How do I prove that $\int_0^1 \frac{1}{(x^2-x^3)^{1/3}} =\frac{2\pi}{\sqrt{3}}$?

Question

This is a problem from Mathematical Methods for Physicists, by Arfken, 7th edition (Problem 11.8.27). I know the integrals in the circular paths around 0 and 1 will vanish, but am completely lost on why and how that happens because there are 2 branch points and 3 Riemann surfaces for the function in the integrand in this case (all examples in the book work with functions with 1 branch point and 2 Riemann surfaces only in the integrand, plus he never really explains why the integrals around branch points disappear). Also, do I need to go down all 3 Riemann surfaces to calculate the integral over the bottom line segment path or going down to the second one only will be enough? I've been working on this problem for days now. Thanks a lot for any help! Problem 11.8.27 Contour for problem 11.8.27

Answer 1

What achille hui suggested is, for sure, a very efficient way for the solution.

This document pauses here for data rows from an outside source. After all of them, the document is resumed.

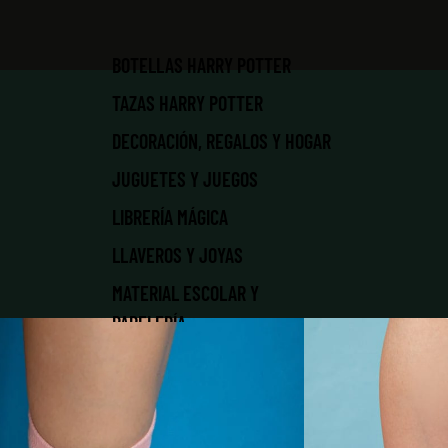
BOTELLAS HARRY POTTER
TAZAS HARRY POTTER
DECORACIÓN, REGALOS Y HOGAR
JUGUETES Y JUEGOS
LIBRERÍA MÁGICA
LLAVEROS Y JOYAS
MATERIAL ESCOLAR Y
PAPELERÍA
NAVIDAD MÁGICA
PATRONUS | MASCOTAS
PELUCHES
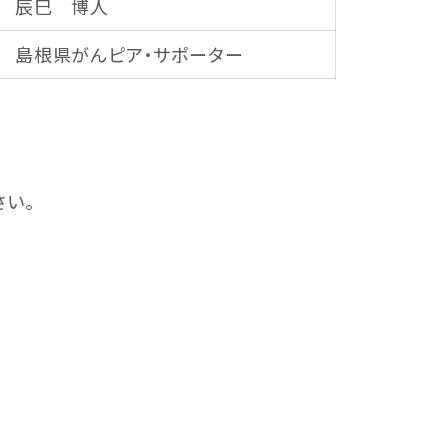
辰巳 博人
島根県がんピア・サポーター
さい。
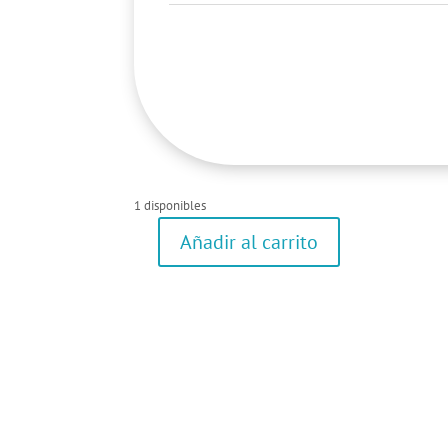
1 disponibles
Añadir al carrito
Calcetines
cantidad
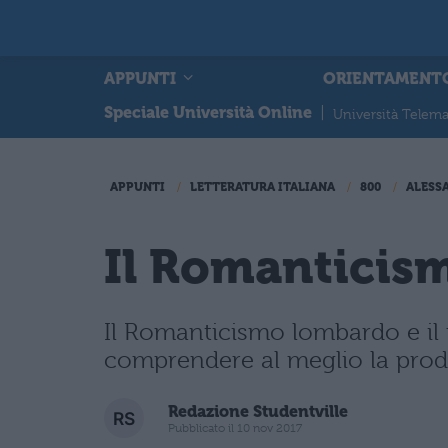
APPUNTI
ORIENTAMENT
Speciale Università Online
|
Università Telema
APPUNTI
LETTERATURA ITALIANA
800
ALESS
Il Romantici
Il Romanticismo lombardo e il 
comprendere al meglio la produz
Redazione Studentville
Pubblicato il 10 nov 2017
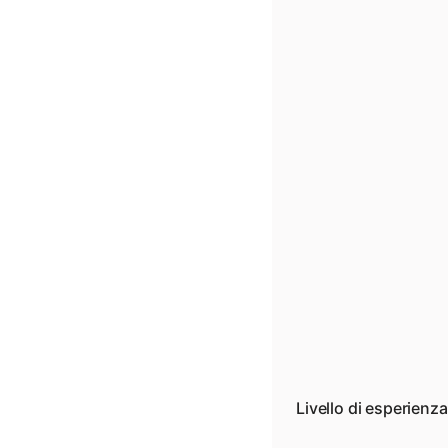
Livello di esperienz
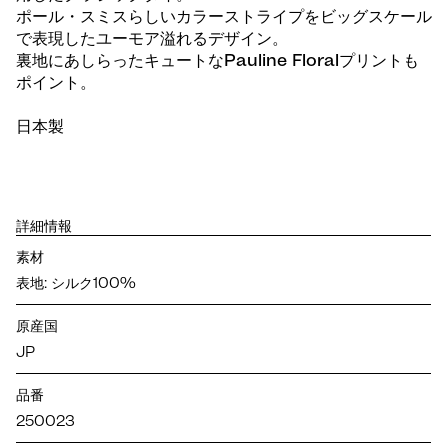
ポール・スミスらしいカラーストライプをビッグスケール
で表現したユーモア溢れるデザイン。
裏地にあしらったキュートなPauline Floralプリントも
ポイント。
日本製
詳細情報
素材
表地: シルク100%
原産国
JP
品番
250023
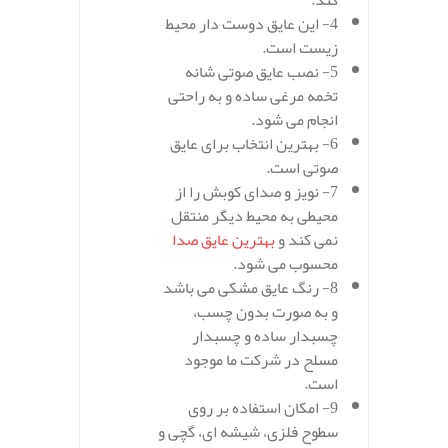
کند.
4- این عایق دوست دار محیط
زیست است.
5- نصب عایق صوتی شانه
تخمه مرغی ساده و به راحتی
انجام می شود.
6- بهترین انتخاب برای عایق
صوتی است.
7- نویز و صدای کوبش را از
محیطی به محیط دیگر منتقل
نمی کند و
بهترین عایق صدا
محسوب می شود.
8- رنگ عایق مشکی می باشد
و به صورت بدون چسب،
چسبدار ساده و چسبدار
مسلح در شرکت ما موجود
است.
9- امکان استفاده بر روی
سطوح فلزی، شیشه ای، گچی و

Using $v = \left(\frac{1}{x}-1\right)^{1/3}$ that is to say $x=\frac{1}{1+v^3}$, $dx=-\frac{3 v^2}{\left(v^3+1\right)^2}dv$ we then have $$I=\int \frac{dx}{(x^2-x^3)^{1/3}} =-\int \frac{3 v}{v^3+1}dv=-3\int \frac{ v}{(v+1)(v^2-v+1)}dv$$ Using partial fraction decomposition, we then have $$\frac{ v}{(v+1)(v^2-v+1)}=\frac{1}{v+1}-\frac{v+1}{v^2-v+1}=\frac{1}{v+1}-\frac 12 \frac{2v-1}{v^2-v+1}-\frac 32 \frac{1}{v^2-v+1}$$ The first two terms do not present any problem; for the last one, completing the square $v^2-v+1=(v-\frac 12)^2+\frac 34$ takes you to a very classical integral.

I am sure that you can take from here.